DIRECTIONS → Only the lines holding "panel" are wanted; find them in the listing and return each one.

- Opening Delimiter -

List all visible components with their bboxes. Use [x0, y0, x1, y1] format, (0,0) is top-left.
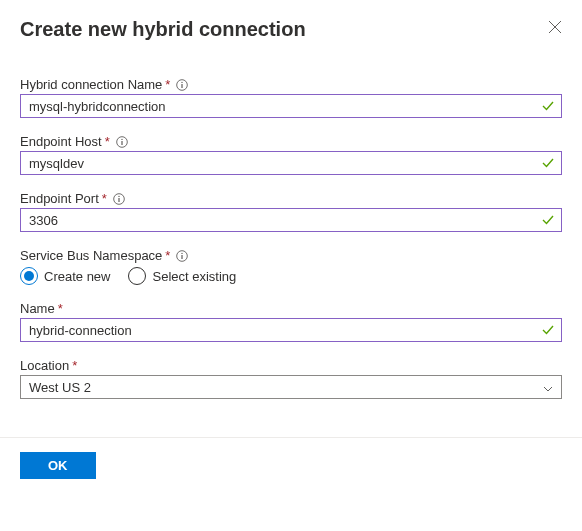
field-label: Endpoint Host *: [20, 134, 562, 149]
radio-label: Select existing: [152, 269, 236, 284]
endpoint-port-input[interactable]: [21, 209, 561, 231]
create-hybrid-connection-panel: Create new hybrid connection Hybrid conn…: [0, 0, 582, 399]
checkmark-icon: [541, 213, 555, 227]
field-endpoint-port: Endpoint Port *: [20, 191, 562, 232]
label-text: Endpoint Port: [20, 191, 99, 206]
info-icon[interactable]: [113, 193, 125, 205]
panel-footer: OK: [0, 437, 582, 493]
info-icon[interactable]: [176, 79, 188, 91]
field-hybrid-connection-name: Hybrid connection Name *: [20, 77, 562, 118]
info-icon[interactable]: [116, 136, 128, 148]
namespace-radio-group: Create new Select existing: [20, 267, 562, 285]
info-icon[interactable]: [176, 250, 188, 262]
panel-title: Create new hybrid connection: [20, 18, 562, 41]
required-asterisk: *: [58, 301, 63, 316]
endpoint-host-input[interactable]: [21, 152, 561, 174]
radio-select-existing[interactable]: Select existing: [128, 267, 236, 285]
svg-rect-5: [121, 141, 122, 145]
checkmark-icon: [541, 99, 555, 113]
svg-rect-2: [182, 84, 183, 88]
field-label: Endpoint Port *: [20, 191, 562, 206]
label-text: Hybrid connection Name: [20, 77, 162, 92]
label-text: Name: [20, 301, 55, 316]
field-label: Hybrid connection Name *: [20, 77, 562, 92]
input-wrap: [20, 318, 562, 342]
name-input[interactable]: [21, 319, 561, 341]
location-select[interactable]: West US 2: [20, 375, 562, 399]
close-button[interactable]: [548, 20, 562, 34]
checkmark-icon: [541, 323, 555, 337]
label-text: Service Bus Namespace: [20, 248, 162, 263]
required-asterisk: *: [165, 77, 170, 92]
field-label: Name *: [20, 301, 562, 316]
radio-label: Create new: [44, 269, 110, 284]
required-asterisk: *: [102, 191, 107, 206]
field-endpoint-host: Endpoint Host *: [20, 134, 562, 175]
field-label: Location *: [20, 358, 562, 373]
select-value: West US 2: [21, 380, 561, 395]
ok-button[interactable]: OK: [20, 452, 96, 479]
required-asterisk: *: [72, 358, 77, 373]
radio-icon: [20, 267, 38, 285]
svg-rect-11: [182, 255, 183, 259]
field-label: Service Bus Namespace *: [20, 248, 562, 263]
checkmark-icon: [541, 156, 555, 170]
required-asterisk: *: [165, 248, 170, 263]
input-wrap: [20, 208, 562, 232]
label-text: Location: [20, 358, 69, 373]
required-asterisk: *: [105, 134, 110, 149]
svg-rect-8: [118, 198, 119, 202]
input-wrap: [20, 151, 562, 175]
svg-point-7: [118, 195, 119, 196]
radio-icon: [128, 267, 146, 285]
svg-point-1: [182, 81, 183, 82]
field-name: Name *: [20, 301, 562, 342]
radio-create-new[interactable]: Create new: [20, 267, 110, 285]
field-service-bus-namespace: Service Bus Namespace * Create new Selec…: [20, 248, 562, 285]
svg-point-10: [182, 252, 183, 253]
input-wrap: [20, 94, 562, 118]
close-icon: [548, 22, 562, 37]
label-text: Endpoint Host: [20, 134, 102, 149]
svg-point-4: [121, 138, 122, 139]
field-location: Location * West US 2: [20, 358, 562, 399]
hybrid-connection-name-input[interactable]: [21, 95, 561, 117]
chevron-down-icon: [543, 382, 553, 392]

- Closing Delimiter -

TASK ANSWER →
create-hybrid-connection-panel: Create new hybrid connection Hybrid conn…: [0, 0, 582, 399]
panel-footer: OK: [0, 437, 582, 493]
panel-title: Create new hybrid connection: [20, 18, 562, 41]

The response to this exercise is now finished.